My company is on top of the sea time letter game, the only caveat being you need to give them a reasonable amount of time before you need it. Adding 7 more individual items of paperwork on crew change day every 2 weeks is the hard way to go. If your company isn’t working with you then I can see using the 718a.
I say if getting a sea time letter and other things are that much of a hassle at a particular company, they better be paying you big money or some other huge bonus factor of working there. I have no time for that kind of nonsense working for a shitty company. Usually the person writing a letter at a particular place will fine-tune their letter with time and feedback from the NMC to streamline the process, at that point they have a good template to add your personal info and days to. Usually in modern times the payroll system will spit out a record to help write the letter so its not them digging through logs etc.
....John Doe mariners # / SS# has been employed by this company from date to date....John has worked as Master aboard our vessels. He has served aboard various tugboats upon Inland and Coastal Waters and beyond the boundary line (per treaty with Canada) for the # of days listed below.[/QUOTE]
This letter is not ideal, and may cause problems. Ideally they will list the exact on each vessel, not the total time they were employed by the company and the total days ion that period. This format does not lend itself to determining recency (i.e. you might have worked a total of 600 days over 5 years, but that doesn’t tell us how many you have in the last 3 years. Also, if the various vessels are on different sides of a critical tonnage threshold, for example all time over 100 GRT for an unlimited license, the letter doesn’t allow a determination if they meet the sea time/tonnage requirements. Same also for routes. Too many letters just say “western rivers, inland, and near coastal routes” and doesn’t break down how much they have on each.

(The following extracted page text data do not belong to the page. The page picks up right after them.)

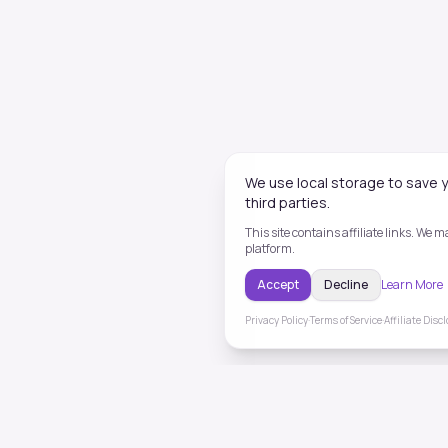
We use local storage to save y
third parties.
This site contains affiliate links. We
platform.
Accept
Decline
Learn More
Privacy Policy
·
Terms of Service
·
Affiliate Disc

Finally, use standard position titles, e.g. not 2nd or 3rd Captain) or at least explain how the weird title you are using correlates to the the ones in the CFR service requirements for the endorsement they are going for.
Updated - - -
[QUOTE=tugsailor;150701]Does anyone have seatime letter phraseology for combined tonnage of the tug and barge ?
Has anyone sought seatime credit for combined tonnage? What was it like dealing with the NMC on this?[/QUOTE]
The letter had better be specific, i.e. breaking down the exact tonnage at all times, not just something vague and general like “…served on the towing vessel [I]Handy Boy[/I] towing barges with aggregate tonnages of up to 54,321 GRT for the period from 1 Jan 1972 to 31 Dec 2014.”
Can you go ahead and post your final draft as an example on here? I am looking for the ending wording with appropriate CFR references also for my upcoming renewal. Thanks.